START DATASET RECORDS
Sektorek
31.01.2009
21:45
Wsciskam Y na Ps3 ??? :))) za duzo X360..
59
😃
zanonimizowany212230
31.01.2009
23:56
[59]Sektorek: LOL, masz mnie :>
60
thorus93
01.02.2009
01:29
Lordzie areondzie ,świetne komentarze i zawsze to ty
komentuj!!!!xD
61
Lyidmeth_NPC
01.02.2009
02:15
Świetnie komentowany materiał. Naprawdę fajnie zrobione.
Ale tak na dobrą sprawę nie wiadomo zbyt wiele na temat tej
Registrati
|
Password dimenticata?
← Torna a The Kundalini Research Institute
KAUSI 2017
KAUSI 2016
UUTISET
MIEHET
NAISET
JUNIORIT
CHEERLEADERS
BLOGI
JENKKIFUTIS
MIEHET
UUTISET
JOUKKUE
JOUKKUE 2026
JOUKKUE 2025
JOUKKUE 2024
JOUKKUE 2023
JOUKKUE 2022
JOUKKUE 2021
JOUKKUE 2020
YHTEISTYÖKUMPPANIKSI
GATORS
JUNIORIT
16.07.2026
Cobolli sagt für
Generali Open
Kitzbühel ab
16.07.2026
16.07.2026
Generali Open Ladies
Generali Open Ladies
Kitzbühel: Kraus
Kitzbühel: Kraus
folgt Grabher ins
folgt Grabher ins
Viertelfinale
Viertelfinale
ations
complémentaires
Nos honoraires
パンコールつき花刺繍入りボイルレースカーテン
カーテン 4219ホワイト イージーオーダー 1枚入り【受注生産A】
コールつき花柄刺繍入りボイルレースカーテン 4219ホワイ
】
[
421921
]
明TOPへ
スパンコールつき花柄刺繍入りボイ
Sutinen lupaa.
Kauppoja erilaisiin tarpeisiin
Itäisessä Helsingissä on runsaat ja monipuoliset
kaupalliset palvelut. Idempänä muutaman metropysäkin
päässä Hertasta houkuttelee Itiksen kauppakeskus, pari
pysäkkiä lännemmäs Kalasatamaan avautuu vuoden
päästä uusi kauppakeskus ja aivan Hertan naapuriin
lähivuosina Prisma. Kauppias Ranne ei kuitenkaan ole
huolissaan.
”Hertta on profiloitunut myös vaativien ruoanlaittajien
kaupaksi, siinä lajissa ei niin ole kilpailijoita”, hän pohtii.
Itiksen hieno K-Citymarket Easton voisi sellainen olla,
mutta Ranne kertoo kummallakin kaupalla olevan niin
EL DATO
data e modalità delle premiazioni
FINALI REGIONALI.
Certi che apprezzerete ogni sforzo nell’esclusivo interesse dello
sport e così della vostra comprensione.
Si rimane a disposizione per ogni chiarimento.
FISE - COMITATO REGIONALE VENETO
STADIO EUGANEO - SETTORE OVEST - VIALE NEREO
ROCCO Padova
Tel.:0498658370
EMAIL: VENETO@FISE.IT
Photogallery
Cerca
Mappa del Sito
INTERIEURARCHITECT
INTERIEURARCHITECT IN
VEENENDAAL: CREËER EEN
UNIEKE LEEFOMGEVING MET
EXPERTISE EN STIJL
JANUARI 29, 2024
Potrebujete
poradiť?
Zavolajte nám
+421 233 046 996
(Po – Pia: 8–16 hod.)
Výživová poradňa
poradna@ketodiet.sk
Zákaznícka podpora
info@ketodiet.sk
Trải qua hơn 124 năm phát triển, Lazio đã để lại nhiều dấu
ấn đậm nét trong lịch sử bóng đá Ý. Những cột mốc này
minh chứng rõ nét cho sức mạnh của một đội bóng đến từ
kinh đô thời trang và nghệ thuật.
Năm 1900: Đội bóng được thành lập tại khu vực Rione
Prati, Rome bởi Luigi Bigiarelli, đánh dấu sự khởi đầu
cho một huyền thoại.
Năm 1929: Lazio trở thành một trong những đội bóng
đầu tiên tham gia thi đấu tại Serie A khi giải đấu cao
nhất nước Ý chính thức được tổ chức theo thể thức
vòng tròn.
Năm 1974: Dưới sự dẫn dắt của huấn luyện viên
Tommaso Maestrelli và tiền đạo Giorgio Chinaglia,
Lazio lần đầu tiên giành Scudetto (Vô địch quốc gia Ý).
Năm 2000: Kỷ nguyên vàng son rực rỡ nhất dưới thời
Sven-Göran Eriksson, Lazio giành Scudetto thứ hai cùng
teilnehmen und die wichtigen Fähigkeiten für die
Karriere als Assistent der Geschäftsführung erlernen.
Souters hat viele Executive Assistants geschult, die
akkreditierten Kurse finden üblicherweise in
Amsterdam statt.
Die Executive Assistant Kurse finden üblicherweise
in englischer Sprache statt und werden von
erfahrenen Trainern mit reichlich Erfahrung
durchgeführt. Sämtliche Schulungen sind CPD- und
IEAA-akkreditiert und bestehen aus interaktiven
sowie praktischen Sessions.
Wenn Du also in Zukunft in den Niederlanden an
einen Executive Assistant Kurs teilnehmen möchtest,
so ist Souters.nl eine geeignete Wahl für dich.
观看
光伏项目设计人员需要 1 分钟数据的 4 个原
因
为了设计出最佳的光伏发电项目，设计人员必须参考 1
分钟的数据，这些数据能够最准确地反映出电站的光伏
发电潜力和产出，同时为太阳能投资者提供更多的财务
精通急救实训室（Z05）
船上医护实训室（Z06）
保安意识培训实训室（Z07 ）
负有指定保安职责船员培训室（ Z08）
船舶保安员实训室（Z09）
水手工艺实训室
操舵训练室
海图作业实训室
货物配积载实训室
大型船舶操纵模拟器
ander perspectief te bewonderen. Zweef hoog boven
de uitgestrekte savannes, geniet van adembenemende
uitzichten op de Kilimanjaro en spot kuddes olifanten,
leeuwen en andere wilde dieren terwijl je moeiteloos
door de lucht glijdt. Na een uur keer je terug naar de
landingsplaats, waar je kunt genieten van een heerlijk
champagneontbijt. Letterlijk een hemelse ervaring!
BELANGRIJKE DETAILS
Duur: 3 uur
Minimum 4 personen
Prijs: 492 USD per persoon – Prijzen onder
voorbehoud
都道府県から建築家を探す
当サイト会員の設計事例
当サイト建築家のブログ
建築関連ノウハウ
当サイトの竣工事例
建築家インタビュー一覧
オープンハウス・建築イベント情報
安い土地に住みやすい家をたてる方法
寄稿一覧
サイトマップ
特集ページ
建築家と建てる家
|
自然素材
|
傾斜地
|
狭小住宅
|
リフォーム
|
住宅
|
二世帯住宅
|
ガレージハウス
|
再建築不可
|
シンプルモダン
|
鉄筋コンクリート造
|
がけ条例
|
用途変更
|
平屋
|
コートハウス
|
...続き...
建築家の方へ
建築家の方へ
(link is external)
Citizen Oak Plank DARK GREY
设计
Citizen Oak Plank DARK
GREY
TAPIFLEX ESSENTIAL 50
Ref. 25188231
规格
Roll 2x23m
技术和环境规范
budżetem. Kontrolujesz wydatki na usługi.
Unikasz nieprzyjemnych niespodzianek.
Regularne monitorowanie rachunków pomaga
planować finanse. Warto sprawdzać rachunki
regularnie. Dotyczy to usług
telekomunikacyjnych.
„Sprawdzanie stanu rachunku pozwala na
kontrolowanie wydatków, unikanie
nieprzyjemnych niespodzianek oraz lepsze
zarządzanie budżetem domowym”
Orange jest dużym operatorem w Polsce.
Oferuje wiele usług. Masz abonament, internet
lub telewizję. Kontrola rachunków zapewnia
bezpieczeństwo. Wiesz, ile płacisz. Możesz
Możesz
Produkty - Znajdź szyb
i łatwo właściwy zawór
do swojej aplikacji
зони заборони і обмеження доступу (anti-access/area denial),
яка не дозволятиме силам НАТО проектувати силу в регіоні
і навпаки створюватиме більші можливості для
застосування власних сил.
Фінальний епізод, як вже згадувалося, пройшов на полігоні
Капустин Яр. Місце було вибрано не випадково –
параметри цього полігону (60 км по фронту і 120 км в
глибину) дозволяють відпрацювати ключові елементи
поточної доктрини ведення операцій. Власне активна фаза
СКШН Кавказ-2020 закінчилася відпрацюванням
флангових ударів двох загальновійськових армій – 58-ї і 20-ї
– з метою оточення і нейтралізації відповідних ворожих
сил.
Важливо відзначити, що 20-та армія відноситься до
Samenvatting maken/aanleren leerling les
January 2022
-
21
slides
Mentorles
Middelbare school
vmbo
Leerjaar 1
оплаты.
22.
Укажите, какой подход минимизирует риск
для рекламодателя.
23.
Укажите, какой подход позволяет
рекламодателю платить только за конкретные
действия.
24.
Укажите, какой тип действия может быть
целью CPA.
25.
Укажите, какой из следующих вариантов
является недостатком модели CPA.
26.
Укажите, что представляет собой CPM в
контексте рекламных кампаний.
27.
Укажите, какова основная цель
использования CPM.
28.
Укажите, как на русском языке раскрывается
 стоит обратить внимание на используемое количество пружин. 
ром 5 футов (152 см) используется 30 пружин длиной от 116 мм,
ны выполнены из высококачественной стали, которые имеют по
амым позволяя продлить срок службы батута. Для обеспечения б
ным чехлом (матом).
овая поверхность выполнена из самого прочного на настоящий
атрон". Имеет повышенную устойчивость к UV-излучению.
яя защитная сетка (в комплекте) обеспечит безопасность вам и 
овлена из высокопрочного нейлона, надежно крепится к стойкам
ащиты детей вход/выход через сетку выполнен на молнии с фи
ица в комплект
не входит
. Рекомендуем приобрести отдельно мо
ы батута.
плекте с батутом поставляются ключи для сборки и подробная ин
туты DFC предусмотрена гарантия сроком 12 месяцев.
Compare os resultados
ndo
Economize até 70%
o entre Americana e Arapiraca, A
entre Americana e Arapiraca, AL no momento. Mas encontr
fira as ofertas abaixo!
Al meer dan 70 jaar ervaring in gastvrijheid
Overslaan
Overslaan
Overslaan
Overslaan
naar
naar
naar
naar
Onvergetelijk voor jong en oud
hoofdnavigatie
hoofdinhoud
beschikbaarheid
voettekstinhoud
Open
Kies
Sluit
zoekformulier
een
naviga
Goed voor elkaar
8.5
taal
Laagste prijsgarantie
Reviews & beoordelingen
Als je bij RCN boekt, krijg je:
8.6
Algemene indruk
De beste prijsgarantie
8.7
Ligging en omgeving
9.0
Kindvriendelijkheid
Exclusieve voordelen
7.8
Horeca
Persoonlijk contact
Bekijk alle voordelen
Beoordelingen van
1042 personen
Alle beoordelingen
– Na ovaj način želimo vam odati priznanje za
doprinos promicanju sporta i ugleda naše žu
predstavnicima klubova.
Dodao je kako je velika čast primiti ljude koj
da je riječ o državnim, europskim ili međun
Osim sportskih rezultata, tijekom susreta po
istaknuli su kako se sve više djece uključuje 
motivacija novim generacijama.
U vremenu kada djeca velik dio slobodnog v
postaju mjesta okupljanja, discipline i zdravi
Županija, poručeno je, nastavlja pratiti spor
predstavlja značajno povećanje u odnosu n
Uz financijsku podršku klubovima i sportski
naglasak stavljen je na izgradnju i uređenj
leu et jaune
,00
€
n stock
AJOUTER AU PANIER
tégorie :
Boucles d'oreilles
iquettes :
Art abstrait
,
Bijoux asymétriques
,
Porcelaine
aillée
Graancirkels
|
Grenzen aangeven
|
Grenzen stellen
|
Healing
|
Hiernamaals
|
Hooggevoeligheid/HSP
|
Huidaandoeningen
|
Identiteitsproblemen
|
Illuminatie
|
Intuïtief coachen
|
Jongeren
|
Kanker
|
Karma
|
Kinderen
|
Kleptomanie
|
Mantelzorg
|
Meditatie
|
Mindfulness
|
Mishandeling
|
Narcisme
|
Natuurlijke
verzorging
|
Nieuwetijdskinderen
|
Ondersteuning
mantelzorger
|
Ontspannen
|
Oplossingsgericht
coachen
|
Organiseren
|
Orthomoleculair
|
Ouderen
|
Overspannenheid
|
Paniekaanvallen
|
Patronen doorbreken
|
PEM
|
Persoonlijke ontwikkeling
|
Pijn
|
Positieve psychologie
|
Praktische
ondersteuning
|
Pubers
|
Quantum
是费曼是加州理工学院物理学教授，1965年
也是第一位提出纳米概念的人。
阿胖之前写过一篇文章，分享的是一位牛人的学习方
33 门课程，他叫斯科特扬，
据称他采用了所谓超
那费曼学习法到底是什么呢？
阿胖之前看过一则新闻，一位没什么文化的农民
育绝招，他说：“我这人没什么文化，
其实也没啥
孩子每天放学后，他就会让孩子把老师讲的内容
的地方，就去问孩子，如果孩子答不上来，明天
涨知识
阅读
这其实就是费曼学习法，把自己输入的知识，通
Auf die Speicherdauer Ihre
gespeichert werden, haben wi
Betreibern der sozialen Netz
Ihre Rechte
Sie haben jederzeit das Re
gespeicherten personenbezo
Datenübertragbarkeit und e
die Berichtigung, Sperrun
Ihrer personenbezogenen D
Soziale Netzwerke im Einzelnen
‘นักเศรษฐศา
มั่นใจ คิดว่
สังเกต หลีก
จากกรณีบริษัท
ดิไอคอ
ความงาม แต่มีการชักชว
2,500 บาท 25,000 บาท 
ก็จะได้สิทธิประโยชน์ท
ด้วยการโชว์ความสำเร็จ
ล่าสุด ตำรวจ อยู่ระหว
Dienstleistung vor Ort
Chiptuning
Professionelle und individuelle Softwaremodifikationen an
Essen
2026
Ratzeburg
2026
END DATASET RECORDS
THE PROBLEM: Copy each line in the entries above where the word "budżetem" shows up.

RESULT FOR THIS EXERCISE:
budżetem. Kontrolujesz wydatki na usługi.
zarządzanie budżetem domowym”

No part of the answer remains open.